Implement non-blocking kernel launches for HIP backend #3697

skyreflectedinmirrors · 2021-01-04T20:38:20Z

HIP instance owns an array of drivers allocated in host-pinned memory, and marked non-coherent to enable caching in L2 when possible
Successive kernel calls cycle through available drivers, causing a synchronization only once the limit reached.
Calling a fence on the instance will reset the cycle index

core/src/HIP/Kokkos_HIP_Instance.cpp

core/unit_test/hip/TestHIP_AsyncLauncher.cpp

core/src/HIP/Kokkos_HIP_Instance.cpp

core/unit_test/hip/TestHIP_AsyncLauncher.cpp

Rombur · 2021-01-04T22:25:03Z

core/src/HIP/Kokkos_HIP_Instance.cpp

+    fence();
+    HIP_SAFE_CALL(hipHostFree(d_driverWorkArray));
+    m_maxDriverTypeSize = driverTypeSize;
+    if (m_maxDriverTypeSize % 128 != 0)


Where does 128 come from?

Hmm -- Leopold wrote that bit, I assume it was some attempt at padding / alignment, but I'll check w/ him.
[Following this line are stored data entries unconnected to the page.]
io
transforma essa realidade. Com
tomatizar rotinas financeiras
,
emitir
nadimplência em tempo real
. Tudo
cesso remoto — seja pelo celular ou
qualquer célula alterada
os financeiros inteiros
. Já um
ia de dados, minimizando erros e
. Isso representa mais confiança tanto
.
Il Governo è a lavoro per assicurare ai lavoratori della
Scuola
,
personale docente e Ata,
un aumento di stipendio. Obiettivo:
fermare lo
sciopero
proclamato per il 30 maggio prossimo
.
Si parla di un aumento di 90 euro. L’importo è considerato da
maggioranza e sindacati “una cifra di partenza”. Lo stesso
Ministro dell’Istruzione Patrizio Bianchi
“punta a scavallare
It's probably safe to remove since it's pretty arbitrary.

core/unit_test/hip/TestHIP_AsyncLauncher.cpp

- HIP instance owns an array of drivers allocated in host-pinned memory, and marked non-coherent to enable caching in L2 when possible - Successive kernel calls cycle through available drivers, causing a synchronization only once the limit reached. - Calling a fence on the instance will reset the cycle index Change-Id: Ibec81051ac6018d8aef4510b3450428b0e52d822

crtrott

I think we need to add one more step and copy the thing to the device. I.e. have one copy on the device and issue a async memcpy from the host to device before issuing the kernel. Otherwise every access to a member of the drivertype will go to the host won't it?
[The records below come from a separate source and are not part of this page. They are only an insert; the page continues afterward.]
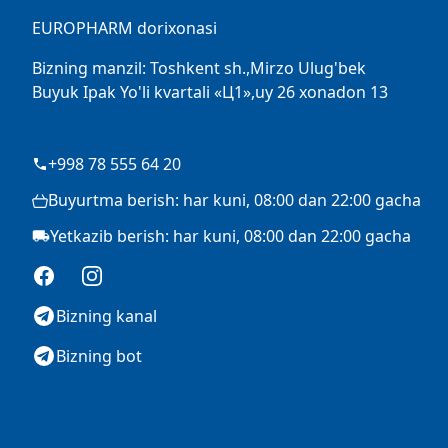
EUROPHARM dorixonasi
Bizning manzil: Toshkent sh.,Mirzo Ulug'bek
Buyuk Ipak Yo'li kvartali «Ц1»,uy 26 xonadon 13
+998 78 555 64 20
Buyurtma berish: har kuni, 08:00 dan 22:00 gacha
Yetkazib berish: har kuni, 08:00 dan 22:00 gacha
Facebook
Instagram
Bizning kanal
Bizning bot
crtrott · 2021-01-05T16:36:40Z

Ok hm my own testing doesn't show that this slows stuff down. Does this allocation get cached on the GPU?

skyreflectedinmirrors · 2021-01-05T17:11:59Z

@crtrott -- yes, allocating the host pointer as non-coherent here tells the GPU to attempt to cache the Driver in L2, so the cost should be minimal after the first load.

We could make it an async memcopy to a device pointer, but in practice we've found this is intolerably slow for small copies because the runtime is... not so great for that use-case (yet, we continue to push on them on it). It would probably work fairly well if you could actually queue up ~100 kernels w/o interruption, but right now that isn't typically the case (e.g., in LAMMPS) because there are other (sometimes hidden) synchronization points (e.g., reductions, fences, etc).

Another option we had played around with was using LargeBAR support to just directly std::memcpy to a device pointer (using the same cycling pattern as in this PR). LargeBAR is enabled for all the server-grade cards, i.e., the MI-50's / 100's, but not the Radeon 7's of the world, and I actually have a branch that adds detection as a cmake configure time option.

For the moment I think this is a reasonable implementation, but we might consider implementing the async and LargeBAR options, and directly benchmarking them against this cached zero-copy approach on LAMMPS, ArborX, and/or any of the other codes we know are working (more or less) in the HIP backend right now.

crtrott · 2021-01-05T17:14:08Z

That makes sense thanks! The non-coherent part is what I didn't quite recognize. In this case I don't see an issue, and this definitely cuts down launch latency quite a bit.